Google-owned artificial intelligence lab DeepMind have tackled one of the principal challenges in molecular biology – the determination of protein structure. Best-known for the AI programs that have defeated humans in chess, Go and Starcraft II, DeepMind have now developed a deep-learning program, called AlphaFold, that can determine the 3D shape of a protein from its amino acid sequence alone.
Proteins are large, complex molecules that underpin nearly all biological processes, from transporting oxygen to cells and detecting disease-causing pathogens to converting food into energy and producing more proteins. The information required for their synthesis is encoded in our DNA, which is then translated into long chains of amino acids which twist, bend and curve to form a 3D structure. Each protein has a unique structure, which determines how the protein can ‘move’ and ‘change’ and consequently, decides its function.
Therefore, predicting how these amino acid chains fold plays a significant part in understanding how the protein works. Unfortunately, while more than 200 million proteins have been discovered by scientists to date, less than 1% have had their structures solved. This immense challenge of creating a model of protein structure is illustrated by Levinthal’s paradox. This thought experiment postulates that if a protein were to adopt its correct shape by sequentially testing every possible conformation, it would take longer than the age of the known universe for the protein to reach its functional 3D structure, yet proteins fold spontaneously within milliseconds.

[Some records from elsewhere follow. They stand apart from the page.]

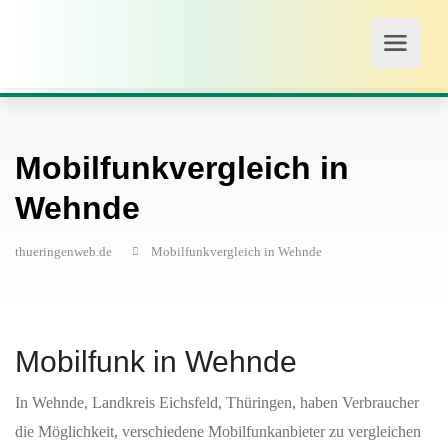
Mobilfunkvergleich in
Wehnde
thueringenweb.de
Mobilfunkvergleich in Wehnde
Mobilfunk in Wehnde
In Wehnde, Landkreis Eichsfeld, Thüringen, haben Verbraucher
die Möglichkeit, verschiedene Mobilfunkanbieter zu vergleichen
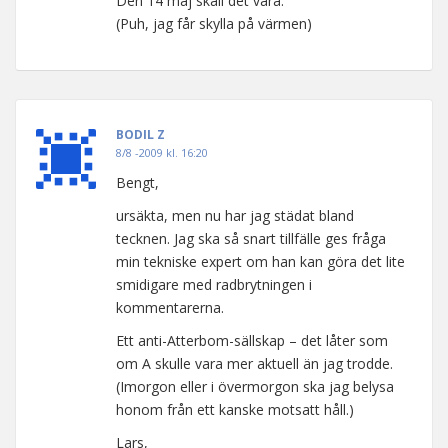
Den 14 maj skall det vara.
(Puh, jag får skylla på värmen)
BODIL Z
8/8 -2009 kl. 16:20
Bengt,
ursäkta, men nu har jag städat bland
tecknen. Jag ska så snart tillfälle ges fråga
min tekniske expert om han kan göra det lite
smidigare med radbrytningen i
kommentarerna.
Ett anti-Atterbom-sällskap – det låter som
om A skulle vara mer aktuell än jag trodde.
(Imorgon eller i övermorgon ska jag belysa
honom från ett kanske motsatt håll.)
Lars,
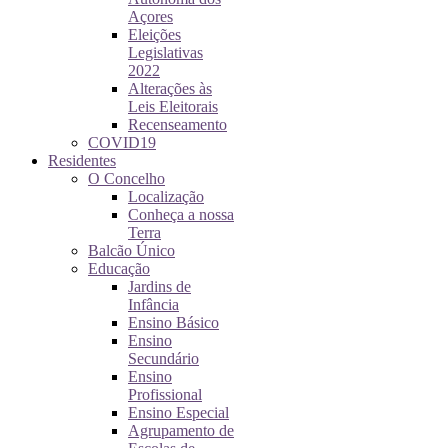
Açores
Eleições
Legislativas
2022
Alterações às
Leis Eleitorais
Recenseamento
COVID19
Residentes
O Concelho
Localização
Conheça a nossa
Terra
Balcão Único
Educação
Jardins de
Infância
Ensino Básico
Ensino
Secundário
Ensino
Profissional
Ensino Especial
Agrupamento de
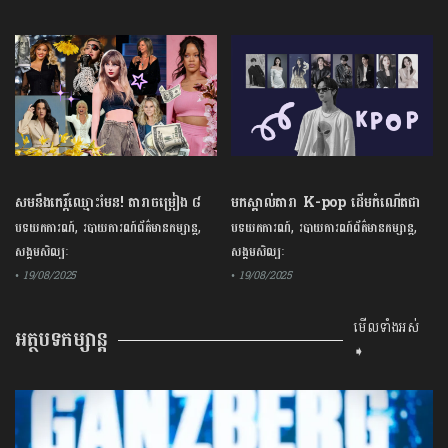
សមនឹងកេរ្តិ៍ឈ្មោះមែន! តារាចម្រៀង ៨
មកស្គាល់តារា K-pop ដើមកំណើតជា
រូបនេះ ជាសេដ្ឋីនីសម្បូរទ្រព្យសម្បត្តិច្រើន
ជនជាតិចិនទាំង ៩រូប ល្បីល្បាញលំដាប់
,
,
,
,
បទយកការណ៍
របាយការណ៍ព័ត៌មានកម្សាន្ត
បទយកការណ៍
របាយការណ៍ព័ត៌មានកម្សាន្ត
បំផុតលើពិភពលោក
ពិភពលោក
សង្គមសិល្បៈ
សង្គមសិល្បៈ
• 19/08/2025
• 19/08/2025
មើលទាំងអស់
អត្ថបទកម្សាន្ត
➧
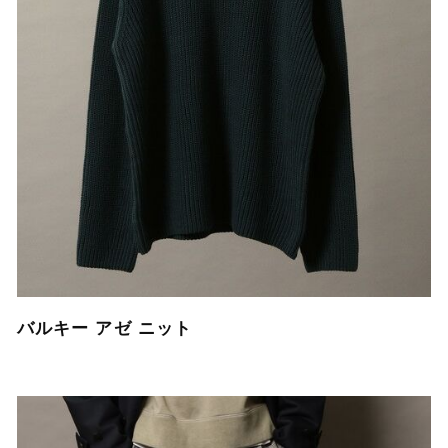
バルキー アゼ ニット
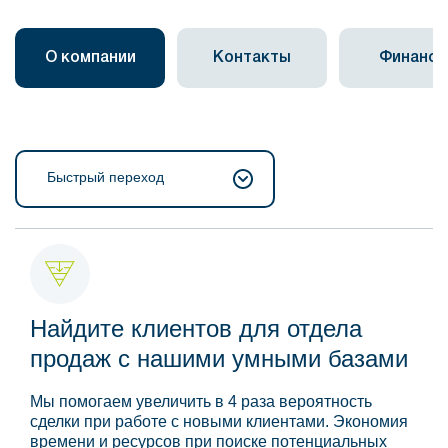
О компании
Контакты
Финанс
Быстрый переход
Найдите клиентов для отдела
продаж с нашими умными базами
Мы помогаем увеличить в 4 раза вероятность
сделки при работе с новыми клиентами. Экономия
времени и ресурсов при поиске потенциальных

And this is not a new challenge: scientists have been working on the protein folding problem for decades. Experimental techniques such as X-ray crystallography, NMR spectroscopy and cryo-EM are used to solve protein structures in the lab, determining the position of each atom in the protein molecule in relation to all other atoms. However, these methods often require a long optimisation period and can be very expensive. Furthermore, some proteins prove exceptionally challenging for traditional methods – they can be difficult to purify in the lab, too unstable to work with or too flexible to be able to determine the location of some of their constituent atoms. Consequently, predicting the structure of a protein just from its amino acid sequence is a huge advancement in the field of structural biology.

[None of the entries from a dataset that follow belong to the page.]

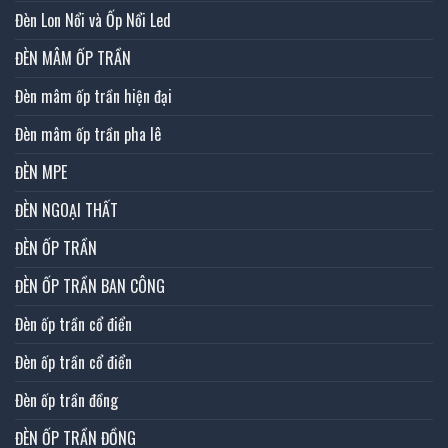
Đèn Lon Nổi và Ốp Nổi Led
ĐÈN MÂM ỐP TRẦN
Đèn mâm ốp trần hiện đại
Đèn mâm ốp trần pha lê
ĐÈN MPE
ĐÈN NGOẠI THẤT
ĐÈN ỐP TRẦN
ĐÈN ỐP TRẦN BAN CÔNG
Đèn ốp trần cổ điển
Đèn ốp trần cổ điển
Đèn ốp trần đồng
ĐÈN ỐP TRẦN ĐỒNG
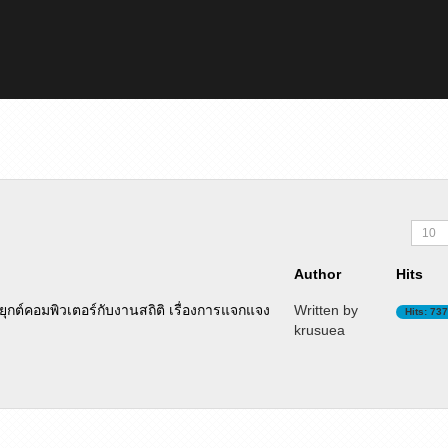
Author
Hits
ต์คอมพิวเตอร์กับงานสถิติ เรื่องการแจกแจง
Written by
Hits: 73
krusuea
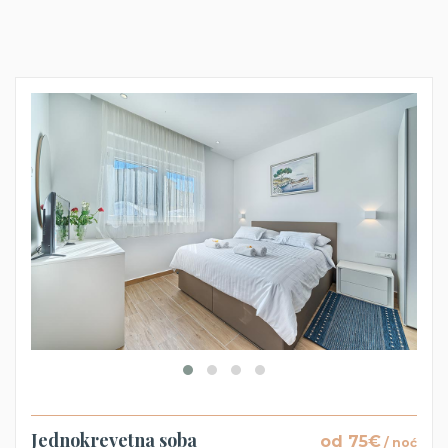
Jednokrevetna soba
od 75€
/ noć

The alphafold models are unprecedented in their accuracy, surpassing any previous models
In order to learn the principles which guide protein folding, the DeepMind team trained their algorithm on a public database containing 170,000 protein structures. Deep neural networks are employed to predict the properties of the protein from its amino acid sequence by predicting the distance between both pairs of amino acids and the angles between the chemical bonds that connect them. The deep learning algorithms are combined with an ‘attention algorithm’, which imitates a common jigsaw-solving strategy by connecting small clusters of amino acids before finding ways to join the structures of the clusters together into a complete protein structure. Finally, this information is used to generate a model of what the protein should look like. The AlphaFold models are unprecedented in their accuracy, surpassing the achievements of any previous computationally generated protein models.

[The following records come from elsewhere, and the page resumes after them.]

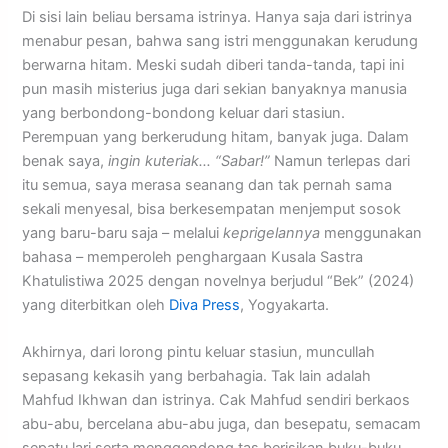
Di sisi lain beliau bersama istrinya. Hanya saja dari istrinya
menabur pesan, bahwa sang istri menggunakan kerudung
berwarna hitam. Meski sudah diberi tanda-tanda, tapi ini
pun masih misterius juga dari sekian banyaknya manusia
yang berbondong-bondong keluar dari stasiun.
Perempuan yang berkerudung hitam, banyak juga. Dalam
benak saya,
ingin kuteriak… “Sabar!”
Namun terlepas dari
itu semua, saya merasa seanang dan tak pernah sama
sekali menyesal, bisa berkesempatan menjemput sosok
yang baru-baru saja – melalui
keprigelannya
menggunakan
bahasa – memperoleh penghargaan Kusala Sastra
Khatulistiwa 2025 dengan novelnya berjudul “Bek” (2024)
yang diterbitkan oleh
Diva Press
, Yogyakarta.
Akhirnya, dari lorong pintu keluar stasiun, muncullah
sepasang kekasih yang berbahagia. Tak lain adalah
Mahfud Ikhwan dan istrinya. Cak Mahfud sendiri berkaos
abu-abu, bercelana abu-abu juga, dan besepatu, semacam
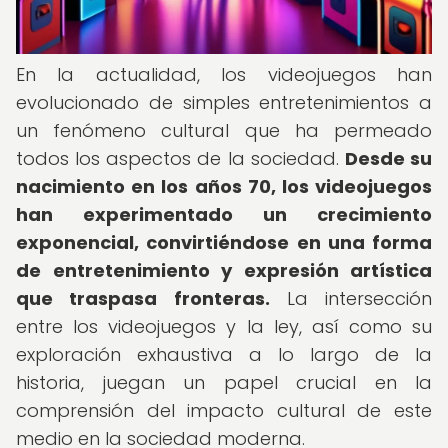
En la actualidad, los videojuegos han
evolucionado de simples entretenimientos a
un fenómeno cultural que ha permeado
todos los aspectos de la sociedad.
Desde su
nacimiento en los años 70, los videojuegos
han experimentado un crecimiento
exponencial, convirtiéndose en una forma
de entretenimiento y expresión artística
que traspasa fronteras.
La intersección
entre los videojuegos y la ley, así como su
exploración exhaustiva a lo largo de la
historia, juegan un papel crucial en la
comprensión del impacto cultural de este
medio en la sociedad moderna.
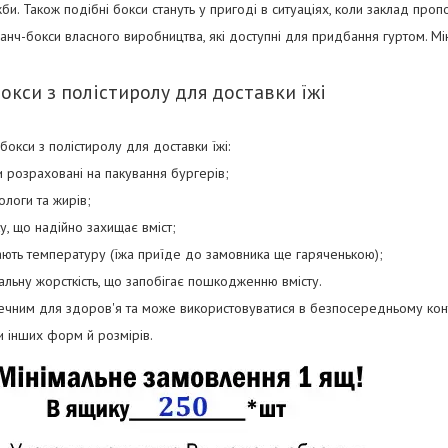
жби. Також подібні бокси стануть у пригоді в ситуаціях, коли заклад проп
 ланч-бокси власного виробництва, які доступні для придбання гуртом. 
бокси з полістиролу для доставки їжі
окси з полістиролу для доставки їжі:
 розраховані на пакування бургерів;
ологи та жирів;
, що надійно захищає вміст;
ють температуру (їжа приїде до замовника ще гаряченькою);
льну жорсткість, що запобігає пошкодженню вмісту.
ечним для здоров'я та може використовуватися в безпосередньому конт
и інших форм й розмірів.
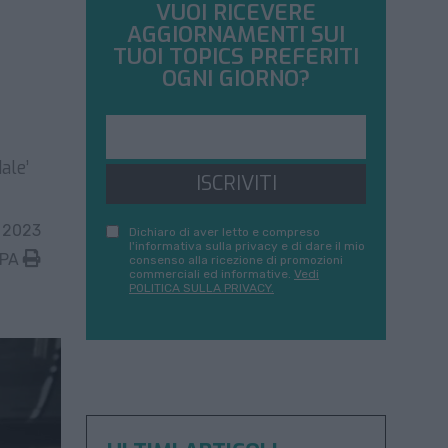
VUOI RICEVERE
AGGIORNAMENTI SUI
TUOI TOPICS PREFERITI
OGNI GIORNO?
ale’
ISCRIVITI
 2023
Dichiaro di aver letto e compreso
l'informativa sulla privacy e di dare il mio
MPA
consenso alla ricezione di promozioni
commerciali ed informative.
Vedi
POLITICA SULLA PRIVACY.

In 2020, AlphaFold demonstrated its abilities by winning the biennial global competition, CASP (Critical Assessment of Protein Structure Prediction). The competition entails prediction of the structure of around 100 proteins, whose structure has been solved by traditional structural biology methods (but these are not made publicly available). Accuracy in comparison to the experimentally solved structures is marked on a 100-point scale, with a score of 90 being regarded as comparable to experimental techniques. AlphaFold determined the structure of around two thirds of the analysed proteins with accuracy comparable to experimental methods, and when ranked across all analysed proteins, AlphaFold had a median score of 92.5 out of 100. While AlphaFold also won CASP in 2018, this year it significantly outperformed other teams in each structure.
In a blog post, following the publication of a Nature study, the DeepMind researchers wrote: “It’s exciting to see these early signs of progress in protein folding, demonstrating the utility of AI for scientific discovery. Even though there’s a lot more work to do before we’re able to have a quantifiable impact on treating diseases, managing waste, and more, we know the potential is enormous.”
Looking forward, the DeepMind team envisions a future in which their software could facilitate the design of new drugs and improve our understanding of diseases caused by protein mutations and protein misfolding, such as cancer, Alzheimer’s and Parkinson’s disease. Predicted protein structures could also be key in conceiving new therapies against human pathogens which rely on interactions between microbial and host proteins to establish infection. Indeed, DeepMind has already started collaborations with a number of scientific groups, working on parasitic diseases like malaria, sleeping sickness and leishmaniasis. A deep understanding of how proteins fold could also assist in the design of novel proteins with functions that are beneficial for society. For example, biodegradable enzymes could be designed to help the breakdown of waste and pollutants such as plastic and oil in a more environmentally friendly way.
Ultimately, while AlphaFold has a long way to go before it can truly compete with conventional experimental techniques, this is a huge step forward in the field of structural biology. And the DeepMind team already have their eyes set on the next challenge – figuring out how proteins interact to form larger complexes and how proteins interact with other biological molecules, such as lipids and nucleic acids.